I never get tired of inspecting the towering dinosaur skeletons, the long display cases full of glittering gemstones and the rows upon rows of taxidermied animals — even if I do get a little turned around among them.
But now there is something new to admire. In an epic feat of whittling down, the museum’s curators have put together a sort of greatest hits of the museum’s 70 million specimens. Selecting just 22 extraordinary objects, many of which have never before been shown to the public, the curators have created the Treasures Gallery, a permanent exhibit that makes for riveting viewing.
Among the items on display are one of the few remaining first editions of Charles Darwin’s On the Origin of Species; a rare skeleton of a dodo, the large flightless bird that has been extinct since the 17th century; and a piece of a meteorite that plummeted from space into an English farmer’s back yard in 1795.
The process of choosing those 22 objects took more than two years of full-time work and involved consultations with experts from every corner of the museum.
“It was a treasure hunt — going through all those secret little doors and hidden rooms all over the museum where the collections are stored,” said Tate Greenhalgh, an exhibition developer at the museum.

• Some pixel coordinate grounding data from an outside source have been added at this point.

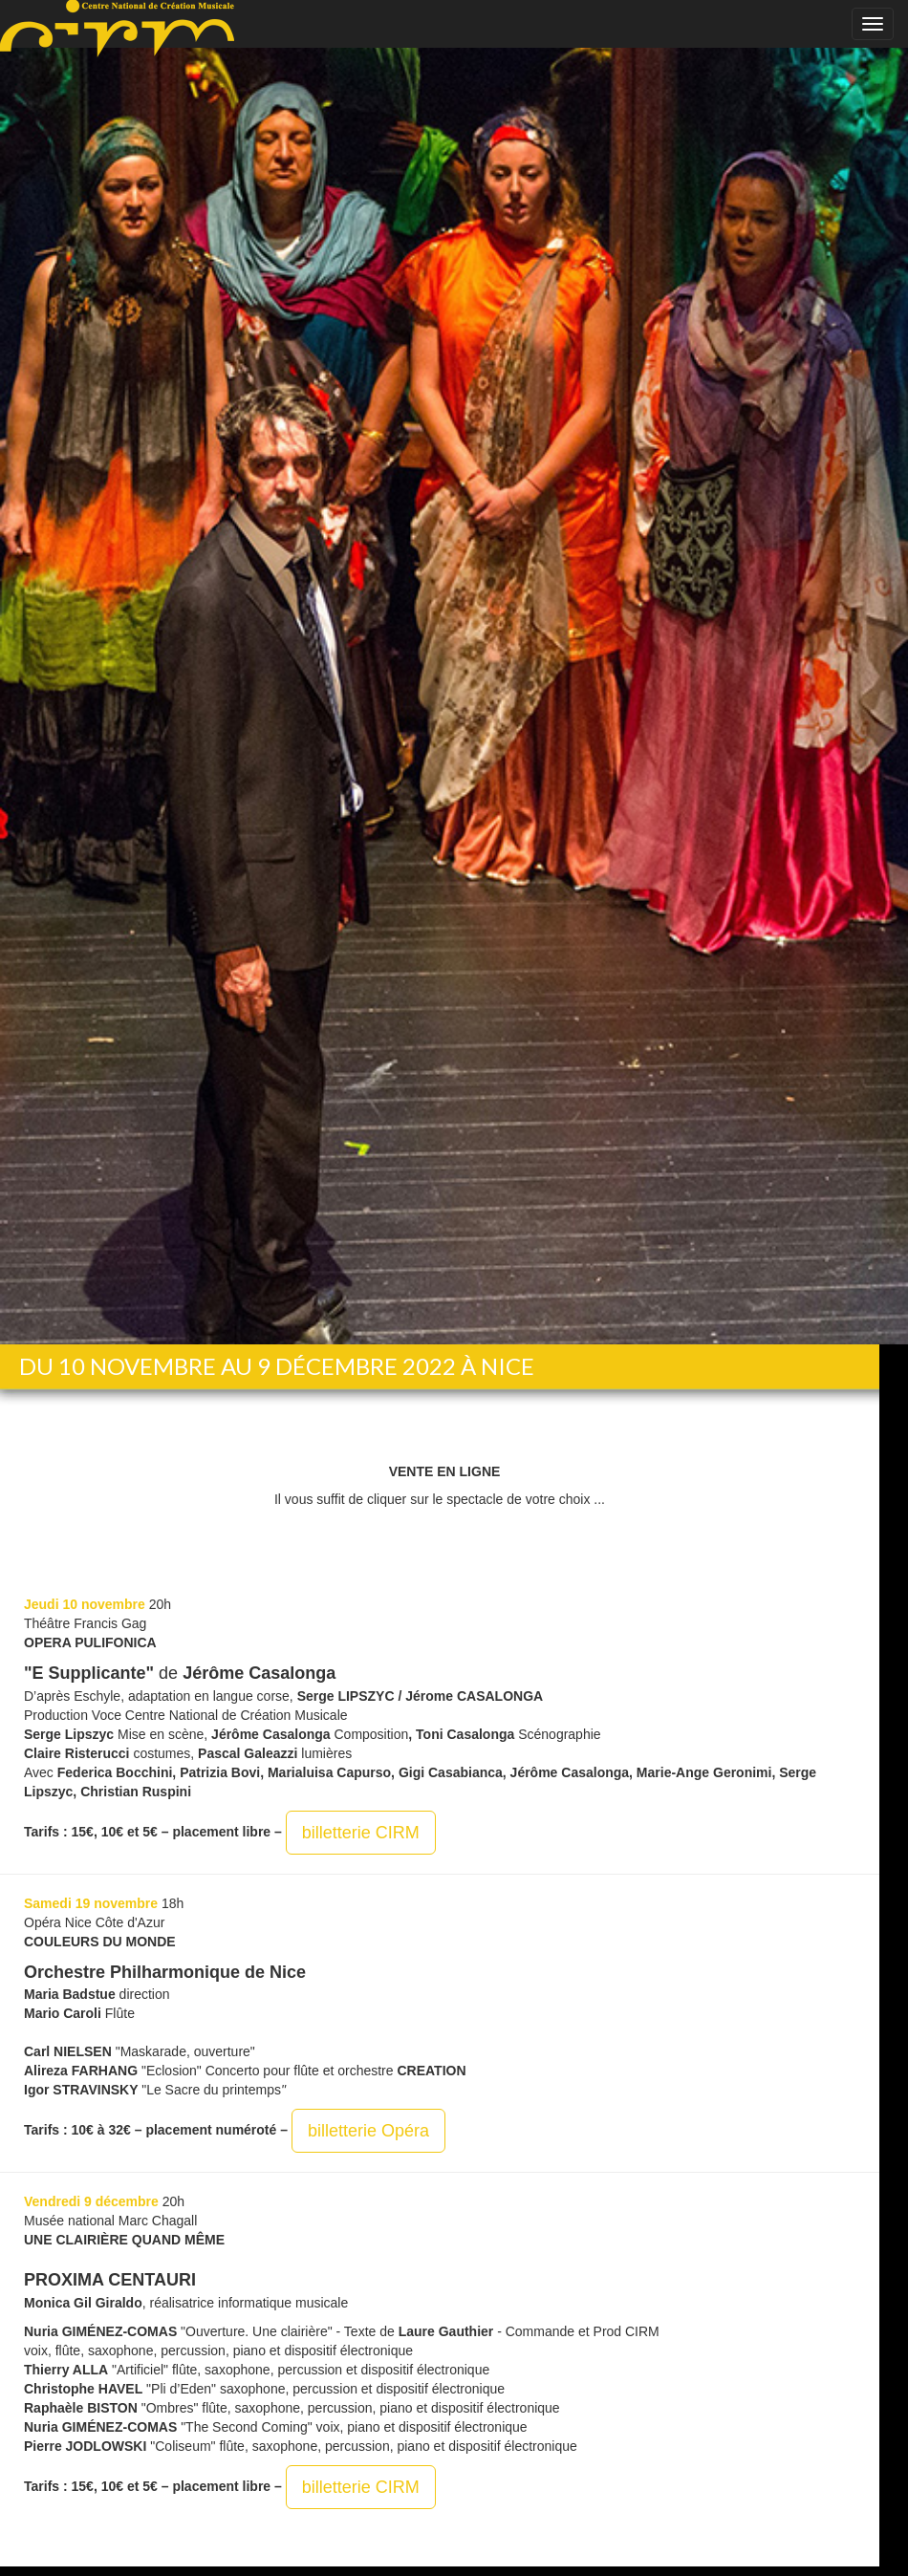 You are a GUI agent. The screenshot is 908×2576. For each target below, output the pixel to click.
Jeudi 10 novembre (84, 1604)
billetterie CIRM (361, 1832)
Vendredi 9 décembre (91, 2201)
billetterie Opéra (368, 2130)
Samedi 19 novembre (91, 1903) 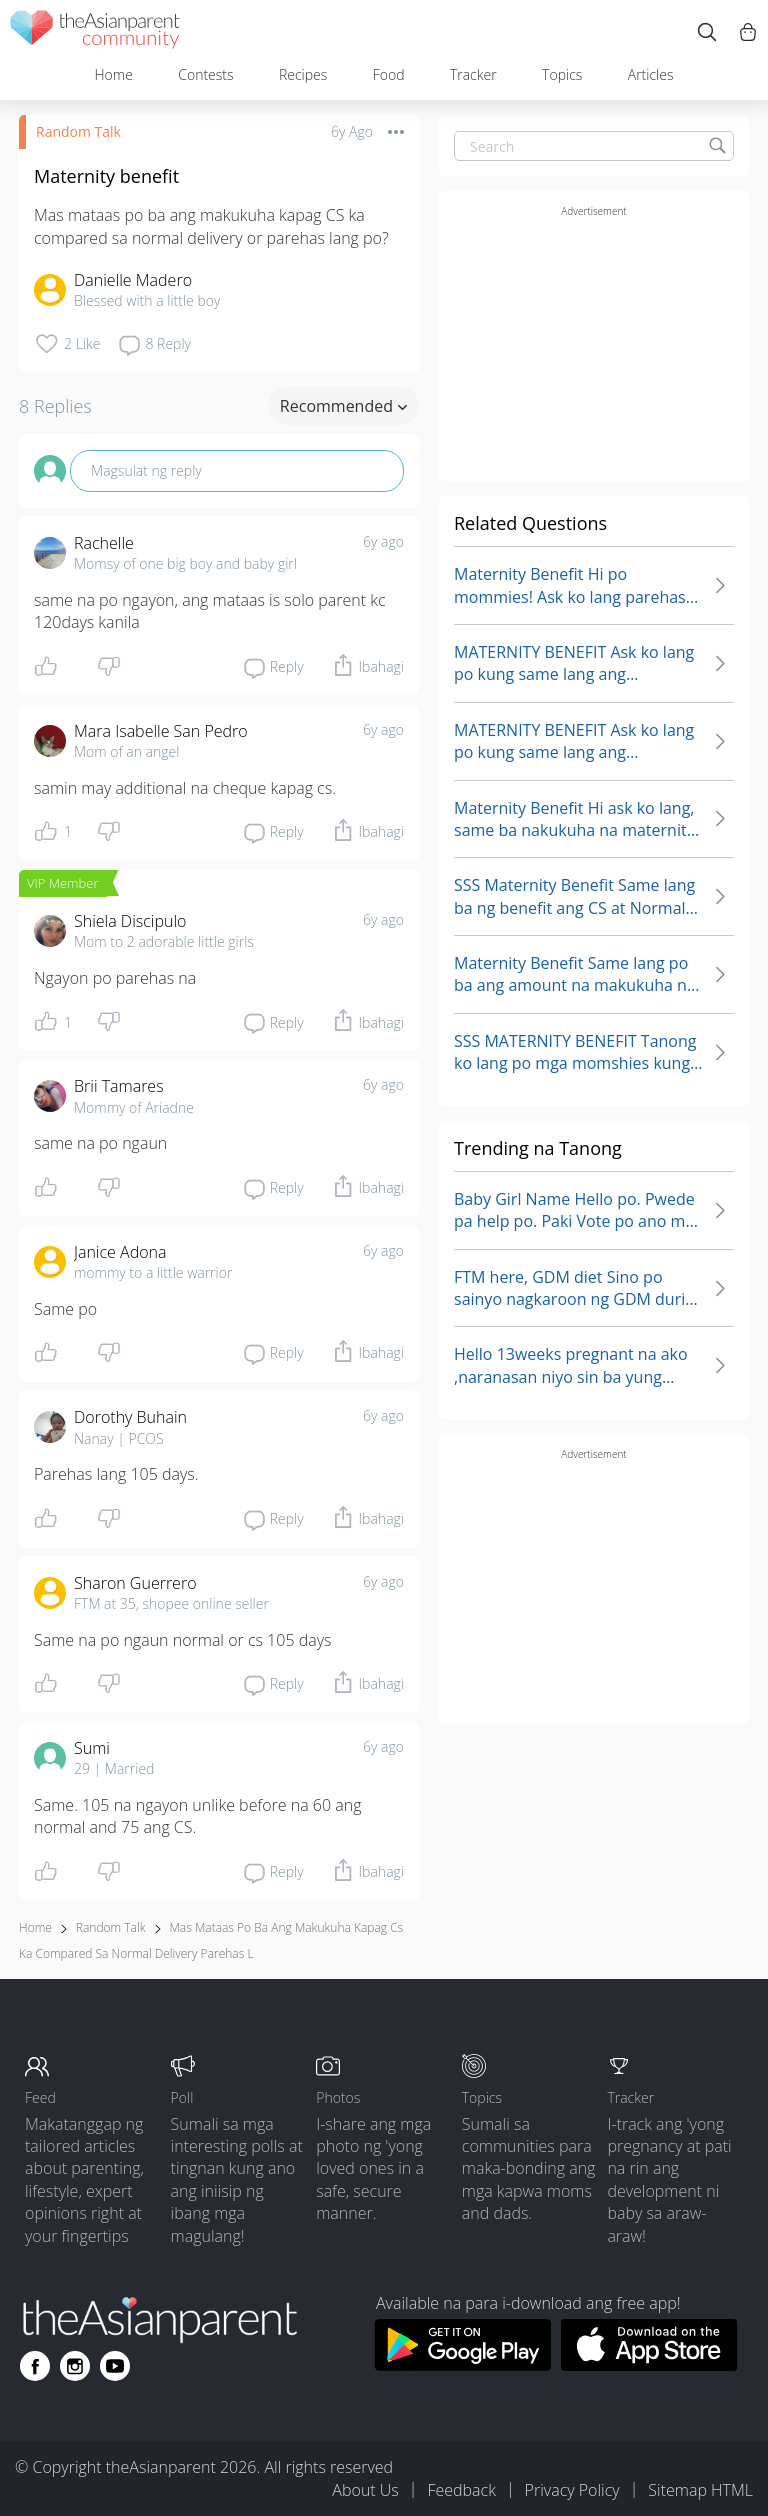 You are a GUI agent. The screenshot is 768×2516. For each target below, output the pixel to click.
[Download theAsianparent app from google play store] (462, 2365)
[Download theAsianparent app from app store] (649, 2365)
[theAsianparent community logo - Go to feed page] (95, 32)
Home (113, 74)
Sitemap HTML (700, 2490)
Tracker (473, 74)
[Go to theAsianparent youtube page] (115, 2366)
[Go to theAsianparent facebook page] (35, 2366)
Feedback (461, 2490)
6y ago (383, 541)
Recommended (343, 406)
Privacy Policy (572, 2490)
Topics (562, 74)
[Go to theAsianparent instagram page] (75, 2366)
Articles (651, 74)
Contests (205, 74)
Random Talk (78, 131)
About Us (365, 2490)
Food (389, 74)
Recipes (303, 74) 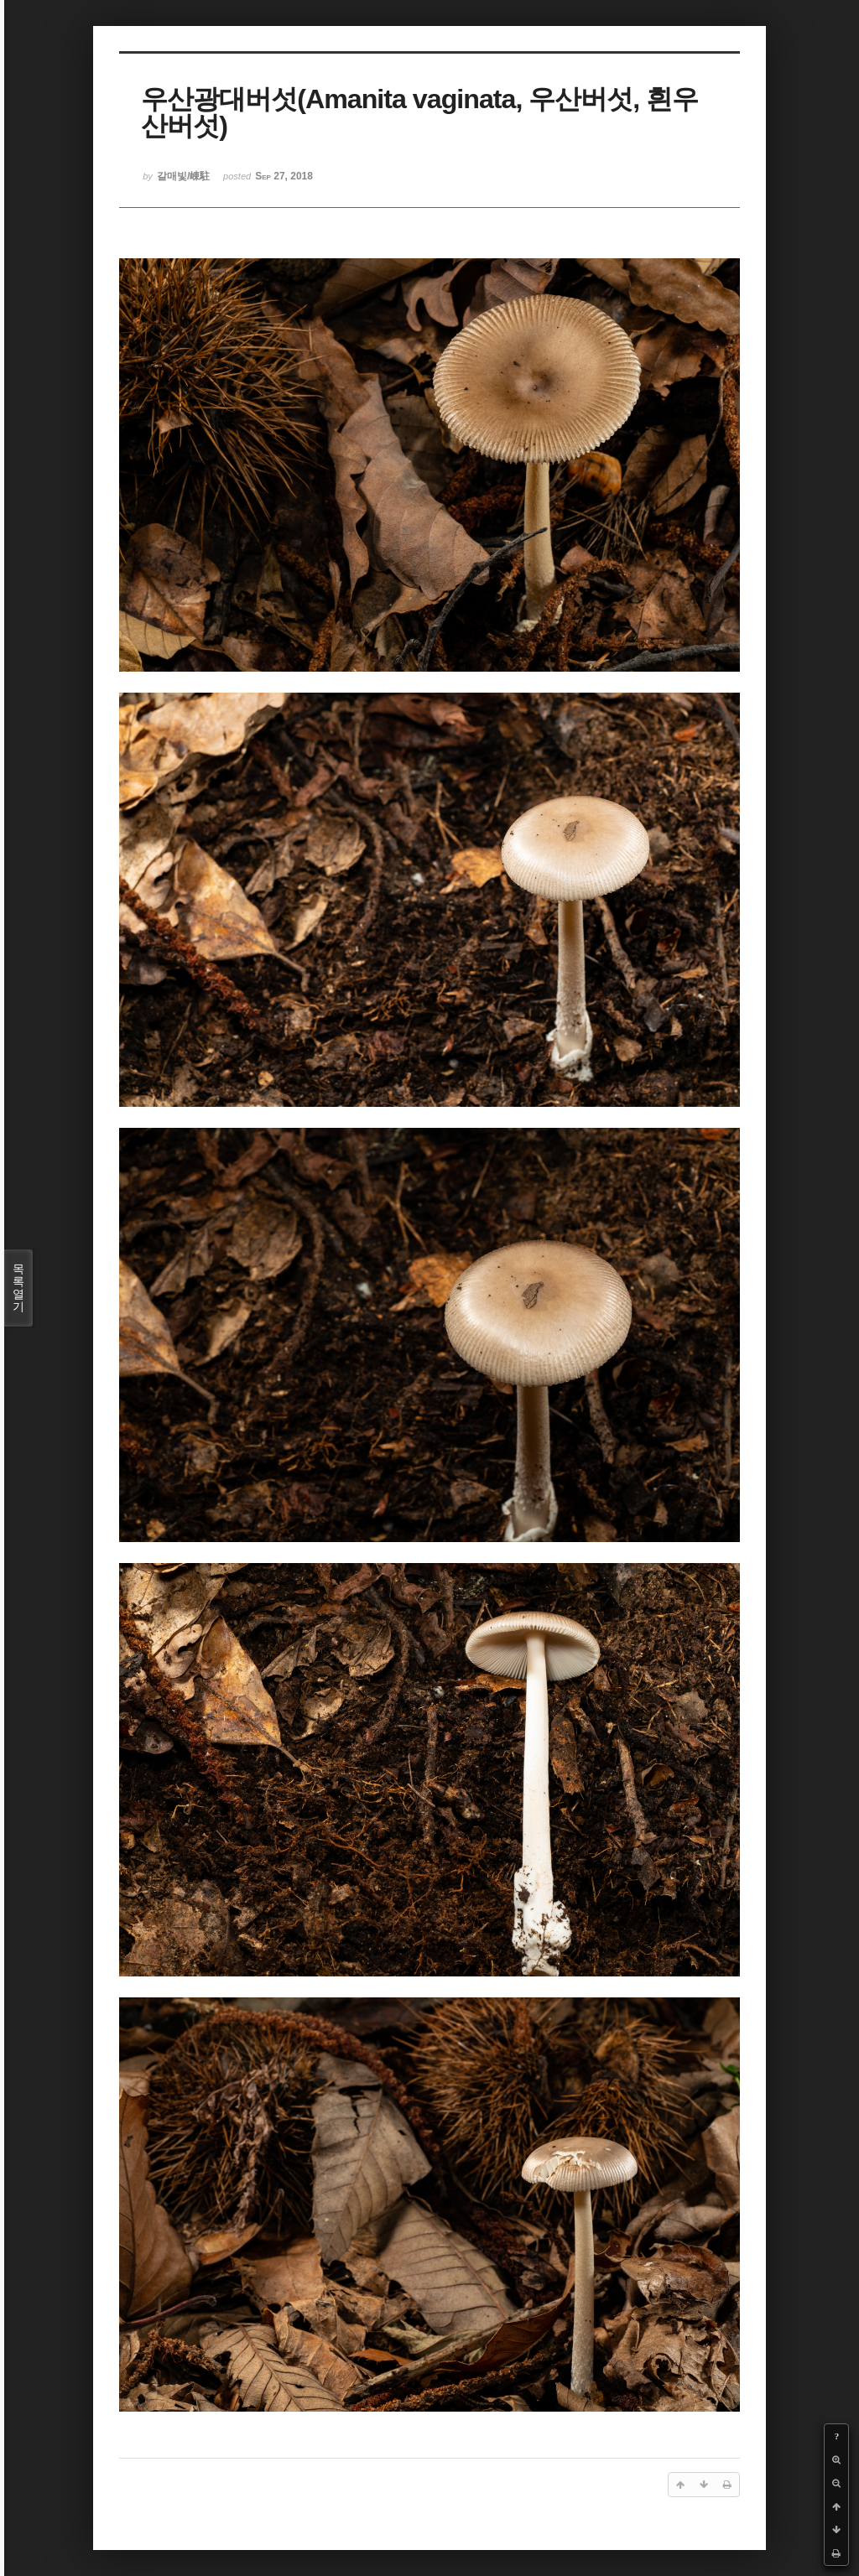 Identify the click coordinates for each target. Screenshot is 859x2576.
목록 (18, 1287)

In choosing which objects made the final cut, she was looking primarily for specimens that had made a meaningful contribution to science. But she was also looking for pieces that held social, cultural or historical significance; she wanted each of the objects to tell a story.
And those stories are precisely what make the Treasures Gallery, which is inside a single modestly sized room just off the museum’s central hall, such an engrossing exhibit to visit.
One of the highlights is a fossil of the ancient animal Archaeopteryx, a flying dinosaur that clearly had feathers like a bird, but it also had teeth and a bony tail, like a lizard. Years later, scientists used this fossil to establish a definitive link between birds and dinosaurs.
And then there’s my own favorite: the skull of a Barbary lion, which has been extinct in the wild for nearly 100 years. This particular skull has a royal pedigree: In 1937, it was unearthed by construction workers who were digging up the old moat of the Tower of London. Seventy years later, carbon dating pinned down the lion’s lifetime to sometime between 1280 and 1385. Back then, the lion would have been the highlight of the king’s personal zoo, which was housed inside the Tower for more than 600 years.
Bird lovers will enjoy John James Audubon’s prized Birds of America, a 435-plate tome published between 1827 and 1838 that is widely considered one of the world’s finest books on the avian species. Audubon’s brilliantly colored illustrations, which fill pages more than three feet high, depict birds at their true size and in natural poses.
Taken together, the 22 treasures add up to a fascinating — if somewhat scattershot — education in science, human history and the scope of human endeavor.
• Natural History Museum, Cromwell Road, London; 011-44-20-7942-5000; www.nhm.ac.uk. Open daily except Dec. 24-26, 10 a.m. to 5:50 p.m. Free.